India: Three misleading life insurance marketing communications
Here’s a compilation of the top three most misleading insurance marketing communications that are doing the round these days. As they say in Life Insurance parlance – “Caveat Emptor” or “Let the Buyer Beware!”
By Aniruddha Bose
Despite the critical role they play in our lives by allowing us to transfer insurable risks to them, Life Insurance companies in India have long been notorious for promoting their offerings in ways that are opaque, to say the least. This is evidenced by the fact that only around 30% of all policies go on to persist beyond their fifth year in our country – a number that is worrying for all stakeholders in the industry. Here’s a compilation of the top three most misleading insurance marketing communications that are doing the round these days. As they say in Life Insurance parlance – “Caveat Emptor” or “Let the Buyer Beware!”
“Get a Pension of 30,000 per month and Get Rs. 60 Lacs for your family by investing Rs. 3,000 per month and save tax”
Misleading because: it leaves out critical details such as the time horizon of the investment, and whether this ‘pension’ will be immediate or deferred. This SMS appears to ostensibly be promoting a unit linked pension plan, which will allow a commutation of Rs. 60 Lacs at the end of the accumulation period. To achieve a pension of Rs. 30,000 per month (or Rs. 3.6 Lakhs per annum), one would need to annuitize around 60-70 Lakhs of accumulated pension, going by current rate being offered by most insurers.

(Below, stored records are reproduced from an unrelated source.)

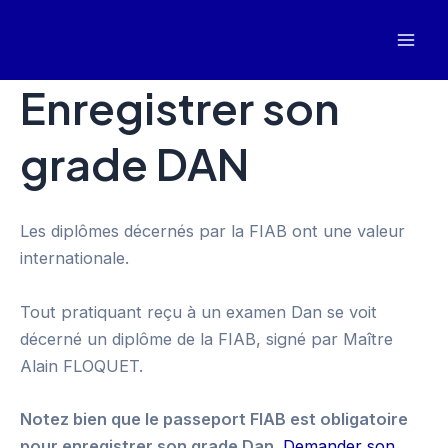
Aller
au
Mai
contenu
Enregistrer son
Men
grade DAN
Les diplômes décernés par la FIAB ont une valeur
internationale.
Tout pratiquant reçu à un examen Dan se voit
décerné un diplôme de la FIAB, signé par Maître
Alain FLOQUET.
Notez bien que le passeport FIAB est obligatoire
pour enregistrer son grade Dan.
Demander son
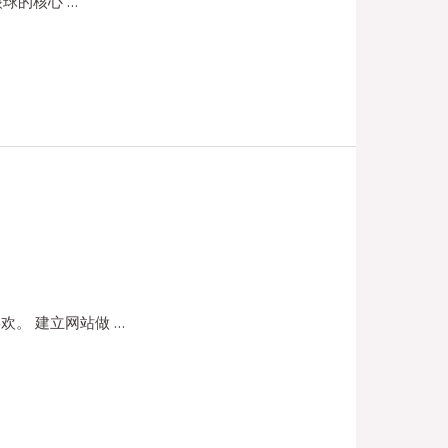
球的核心 …
。 建立网站做 …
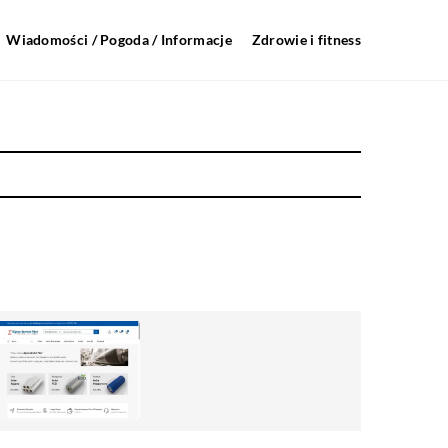
Wiadomości / Pogoda / Informacje
Zdrowie i fitness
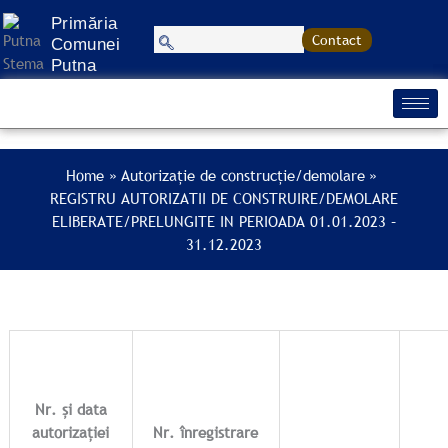
Treci
Primăria
la
Contact
Comunei
conținut
Putna
Home
Autorizație de construcție/demolare
REGISTRU AUTORIZATII DE CONSTRUIRE/DEMOLARE
ELIBERATE/PRELUNGITE IN PERIOADA 01.01.2023 –
31.12.2023
Nr. și data
autorizației
Nr. înregistrare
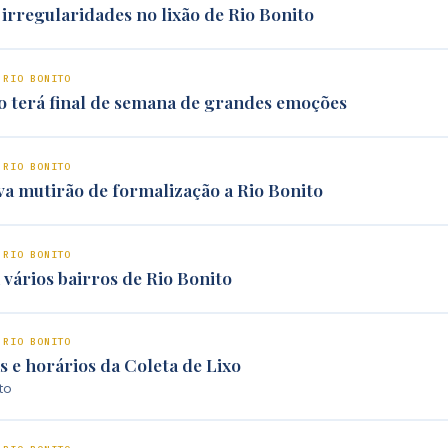
irregularidades no lixão de Rio Bonito
 RIO BONITO
o terá final de semana de grandes emoções
 RIO BONITO
va mutirão de formalização a Rio Bonito
 RIO BONITO
vários bairros de Rio Bonito
 RIO BONITO
s e horários da Coleta de Lixo
to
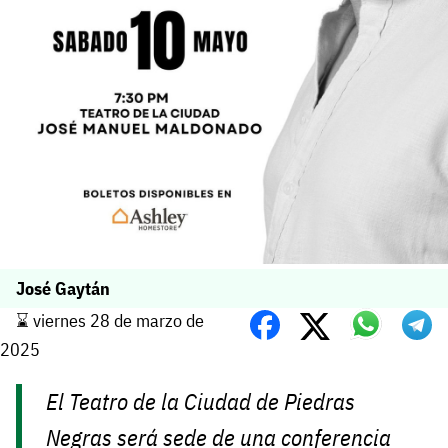
José Gaytán
⌛️ viernes 28 de marzo de
2025
El Teatro de la Ciudad de Piedras
Negras será sede de una conferencia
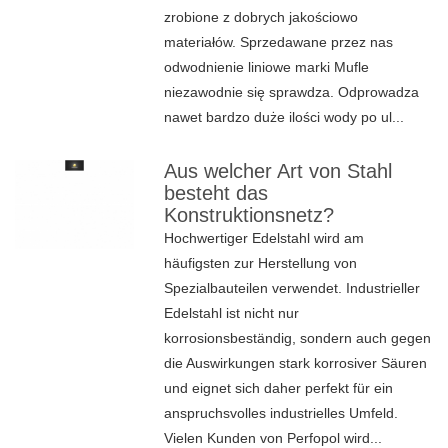
zrobione z dobrych jakościowo
materiałów. Sprzedawane przez nas
odwodnienie liniowe marki Mufle
niezawodnie się sprawdza. Odprowadza
nawet bardzo duże ilości wody po ul...
Aus welcher Art von Stahl
besteht das
Konstruktionsnetz?
Hochwertiger Edelstahl wird am
häufigsten zur Herstellung von
Spezialbauteilen verwendet. Industrieller
Edelstahl ist nicht nur
korrosionsbeständig, sondern auch gegen
die Auswirkungen stark korrosiver Säuren
und eignet sich daher perfekt für ein
anspruchsvolles industrielles Umfeld.
Vielen Kunden von Perfopol wird...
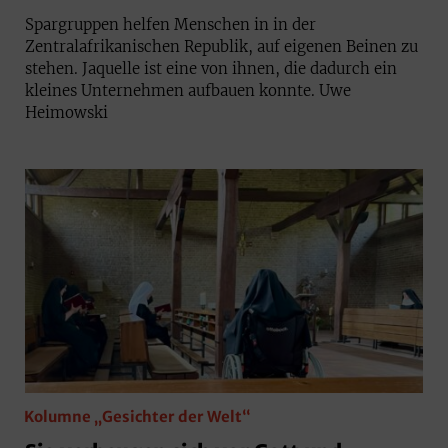
Spargruppen helfen Menschen in in der
Zentralafrikanischen Republik, auf eigenen Beinen zu
stehen. Jaquelle ist eine von ihnen, die dadurch ein
kleines Unternehmen aufbauen konnte. Uwe
Heimowski
Kolumne „Gesichter der Welt“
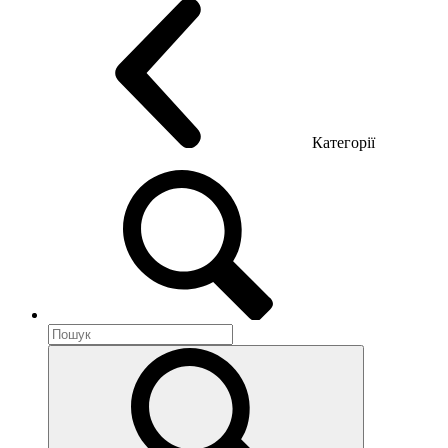
Категорії
Акустика приміщення
Металеві меблі
Металеві тумби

Even if you were to earn a CAGR of 12% on your monthly savings of Rs. 3,000 for a 30-year time frame, the final fund value would amount to roughly Rs. 1 Crore. Considering that you’re only allowed to commute 1/3rd of the fund value at maturity (tax free), where’s the 60 Lakh lump sum value coming from? The numbers just don’t add up.
“Invest 160,000/p.a for 12 years and Get 1 Cr Tax Free Maturity and Life Cover 35 lakh to 1 Cr from ABC Insurance Company”
Misleading Because: this SMS misleads one to believe that one can ‘invest’ Rs 1.6 Lakhs a year in a life insurance policy for 12 years (just Rs. 19.2 Lakhs out of pocket) and receive a maturity amount of Rs. 1 Cr – tax free. This works out to a monumental internal rate of return of 23.86% per annum! Considering that traditional life insurance policies front end most of their commission pay outs, and invest the bulk of their funds into G-Secs, earning such a return would be impossible. What’s more likely, is that the maturity value of Rs. 1 Crore is payable after around 35 years. This works out to a more believable 6% IRR – and makes the product highly avoidable, to say the very least.
“Get a Rs. 1 Crore term cover for just Rs. 4,265 per annum”
Misleading because: if you scroll to the squiggly fine print at the bottom of the advert, it’ll most likely say “for a 24-year-old, fit, non-smoker male without pre-existing illnesses and with a family history of perfect health”. Most likely, your own premium for a Rs. 1 Crore term coverage will range from Rs. 8,000 per annum to Rs. 15,000 per annum – 2X to 3X the premium being pitched in this communication. If you’re receiving a 1 Crore death benefit for anything lesser, you may want to quickly scan through the claim settlement ratio of the insurer offering the policy. Anything less than 90%, and your ‘cheaper’ policy isn’t really worth it. Think about is: what good is it to leave a window of 10% or more open to the possibility of no pay outs being made to your family at a time when the worst possible misfortune has just struck them?